Amid the nation’s deepest slump since The Great Depression, Bloomingdale’s has come up with a bold response — rebuilding the entire 60,000-square-foot main floor of the Manhattan flagship.
The department store is just two months from completing the project and unleashing a barrage of advertising and events touting 59th Street as “the biggest makeover in NYC.” There will be 525 events in cosmetics alone through December.
According to sources, the renovation cost $45 million to $55 million including vendor contributions, and vendors are hoping for 10 to 20 percent sales gains as a result.
“It’s a game-changer,” said Michael Gould, Bloomingdale’s chairman and chief executive officer. “When you see all of the new installations, it will blow your socks off. Every solitary resource has a new shop. It’s like a brand-new store.”
The main floor includes beauty, fragrance, designer handbags and leather goods, fine and costume jewelry, fashion accessories, watches, sunglasses, men’s dress shirts, furnishings and ties. The floor will officially be launched Oct. 15.
“This is the culmination of the biggest renovation in the history of 59th Street,” added Jack Hruska, executive vice president of creative services, store design and visual merchandising.

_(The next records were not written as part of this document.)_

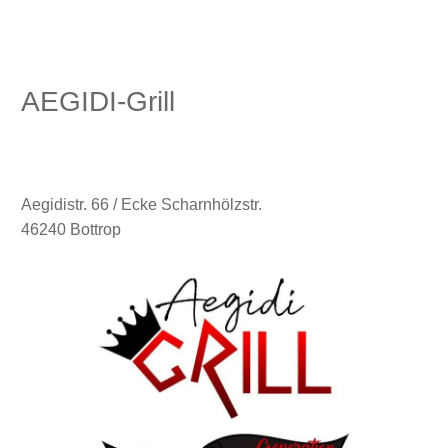
AEGIDI-Grill
Aegidistr. 66 / Ecke Scharnhölzstr.
46240 Bottrop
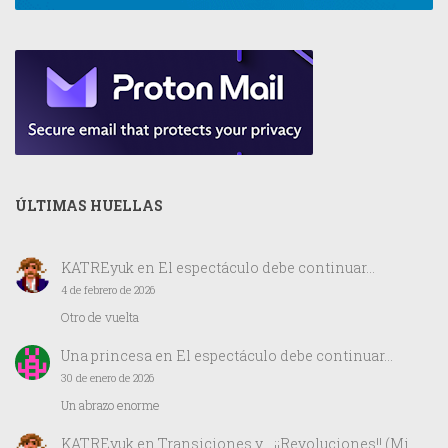
ÚLTIMAS HUELLAS
KATREyuk
en
El espectáculo debe continuar…
4 de febrero de 2026
Otro de vuelta
Una princesa
en
El espectáculo debe continuar…
30 de enero de 2026
Un abrazo enorme
KATREyuk
en
Transiciones y… ¡¡Revoluciones!! (Mi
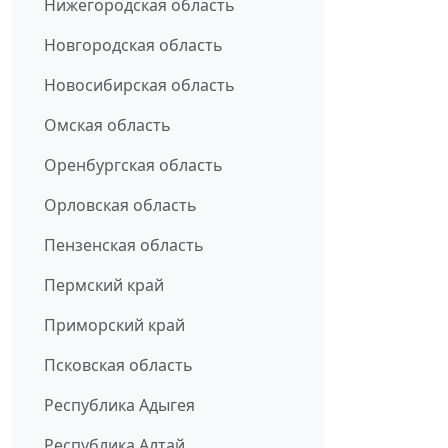
Нижегородская область
Новгородская область
Новосибирская область
Омская область
Оренбургская область
Орловская область
Пензенская область
Пермский край
Приморский край
Псковская область
Республика Адыгея
Республика Алтай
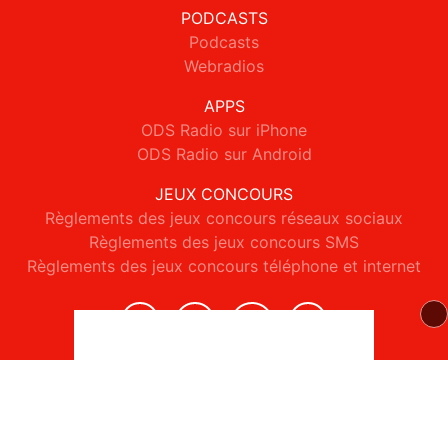
PODCASTS
Podcasts
Webradios
APPS
ODS Radio sur iPhone
ODS Radio sur Android
JEUX CONCOURS
Règlements des jeux concours réseaux sociaux
Règlements des jeux concours SMS
Règlements des jeux concours téléphone et internet
© 2026 ODS Radio Tous droits réservés.
Signaler un contenu
-
Mentions légales
-
Politique de cookies
-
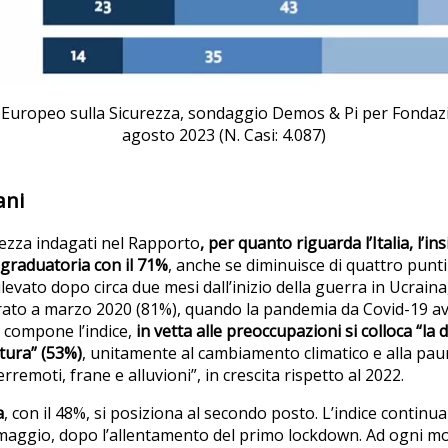
Europeo sulla Sicurezza, sondaggio Demos & Pi per Fondazio
agosto 2023 (N. Casi: 4.087)
ani
curezza indagati nel Rapporto
, per quanto riguarda l’Italia, l’i
 graduatoria con il 71%
, anche se diminuisce di quattro punti
levato dopo circa due mesi dall’inizio della guerra in Ucraina,
trato a marzo 2020 (81%), quando la pandemia da Covid-19 ave
si compone l’indice,
in vetta alle preoccupazioni si colloca “la 
atura” (53%)
, unitamente al cambiamento climatico e alla paur
rremoti, frane e alluvioni”, in crescita rispetto al 2022.
a
, con il 48%, si posiziona al secondo posto. L’indice continua 
 maggio, dopo l’allentamento del primo lockdown. Ad ogni mod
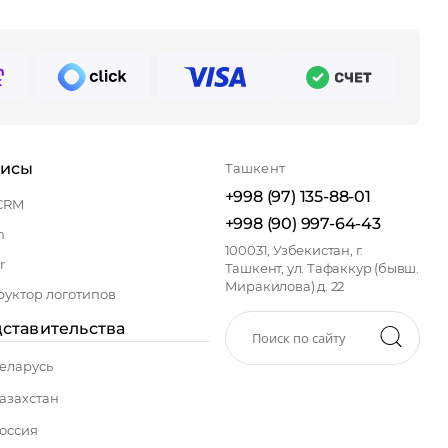
висы
Ташкент
+998 (97) 135-88-01
CRM
+998 (90) 997-64-43
n
100031, Узбекистан, г.
r
Ташкент, ул. Тафаккур (бывш.
Миракилова) д. 22
руктор логотипов
ставительства
еларусь
азахстан
оссия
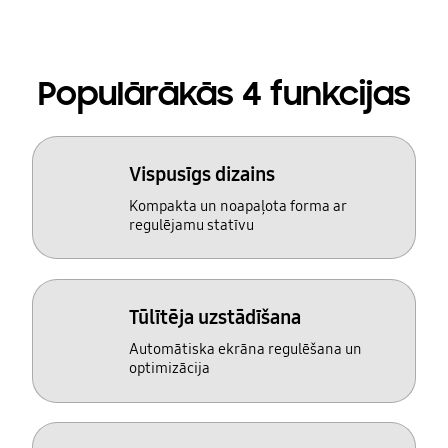
Populārākās 4 funkcijas
Vispusīgs dizains
Kompakta un noapaļota forma ar
regulējamu statīvu
Tūlītēja uzstādīšana
Automātiska ekrāna regulēšana un
optimizācija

The master plan for the flagship, an effort to elevate productivity and amplify the energy of Bloomingdale’s while enabling brands to project their images as well, started in 2004 with the renovation of contemporary sportswear on the second level. In the years that followed, the New View bridge floor on three, intimate apparel on two, shoes on four, dresses and coats on five, men’s contemporary on the metro level, as well the furniture, rug and mattresses departments, were all renovated. On the main floor this year, the fragrance department, a three-level Louis Vuitton shop and areas for jewelry and handbags were all completed and, within about a week, the lower level for men’s is expected to be finished.
Overall, the renovation retains the B’way for beauty, as well as the A’way for accessories, but otherwise it’s a total transformation that introduces a host of brands new to the store, as well as unique shop concepts.
At the core is a three-hall beauty complex with soaring walls for vendor installations, wider aisles and an easier traffic flow like a grid, instead of the old congested and truncated configuration.
Hruska and Francine Klein, executive vice president and general merchandise manager of accessories, cosmetics and fine jewelry, came up with the idea to construct the high walls.